EXERCISE DETAILS:
Print all the records below exactly as they stand, but leave out the pictures.

[Start of section]

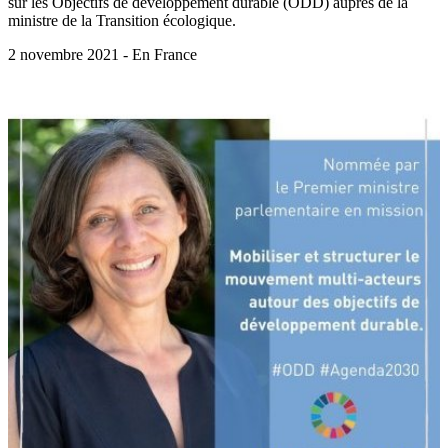
sur les Objectifs de développement durable (ODD) auprès de la
ministre de la Transition écologique.
2 novembre 2021 - En France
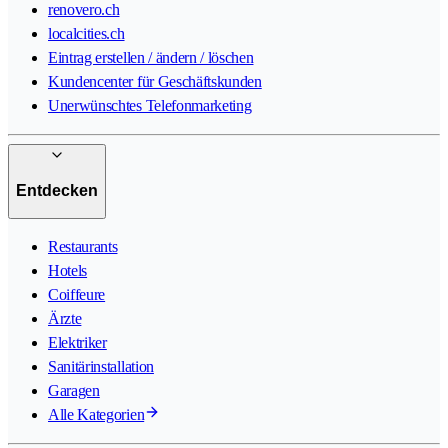
renovero.ch
localcities.ch
Eintrag erstellen / ändern / löschen
Kundencenter für Geschäftskunden
Unerwünschtes Telefonmarketing
Entdecken
Restaurants
Hotels
Coiffeure
Ärzte
Elektriker
Sanitärinstallation
Garagen
Alle Kategorien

[End of section]

WRITTEN RESPONSE:
sur les Objectifs de développement durable (ODD) auprès de la
ministre de la Transition écologique.
2 novembre 2021 - En France
renovero.ch
localcities.ch
Eintrag erstellen / ändern / löschen
Kundencenter für Geschäftskunden
Unerwünschtes Telefonmarketing
Entdecken
Restaurants
Hotels
Coiffeure
Ärzte
Elektriker
Sanitärinstallation
Garagen
Alle Kategorien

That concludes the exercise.